● What you will do: What you return must match the entries word for word, minus the pictures.

● Data for review:

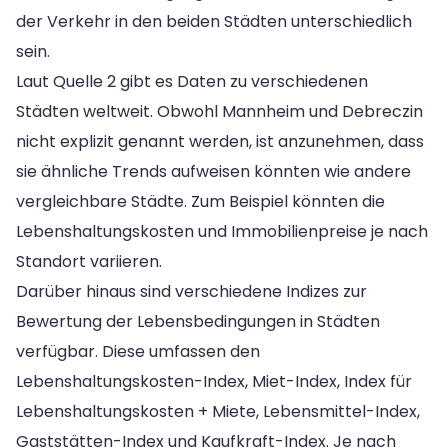
der Verkehr in den beiden Städten unterschiedlich
sein.
Laut Quelle 2 gibt es Daten zu verschiedenen
Städten weltweit. Obwohl Mannheim und Debreczin
nicht explizit genannt werden, ist anzunehmen, dass
sie ähnliche Trends aufweisen könnten wie andere
vergleichbare Städte. Zum Beispiel könnten die
Lebenshaltungskosten und Immobilienpreise je nach
Standort variieren.
Darüber hinaus sind verschiedene Indizes zur
Bewertung der Lebensbedingungen in Städten
verfügbar. Diese umfassen den
Lebenshaltungskosten-Index, Miet-Index, Index für
Lebenshaltungskosten + Miete, Lebensmittel-Index,
Gaststätten-Index und Kaufkraft-Index. Je nach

● Response for this exercise:
der Verkehr in den beiden Städten unterschiedlich
sein.
Laut Quelle 2 gibt es Daten zu verschiedenen
Städten weltweit. Obwohl Mannheim und Debreczin
nicht explizit genannt werden, ist anzunehmen, dass
sie ähnliche Trends aufweisen könnten wie andere
vergleichbare Städte. Zum Beispiel könnten die
Lebenshaltungskosten und Immobilienpreise je nach
Standort variieren.
Darüber hinaus sind verschiedene Indizes zur
Bewertung der Lebensbedingungen in Städten
verfügbar. Diese umfassen den
Lebenshaltungskosten-Index, Miet-Index, Index für
Lebenshaltungskosten + Miete, Lebensmittel-Index,
Gaststätten-Index und Kaufkraft-Index. Je nach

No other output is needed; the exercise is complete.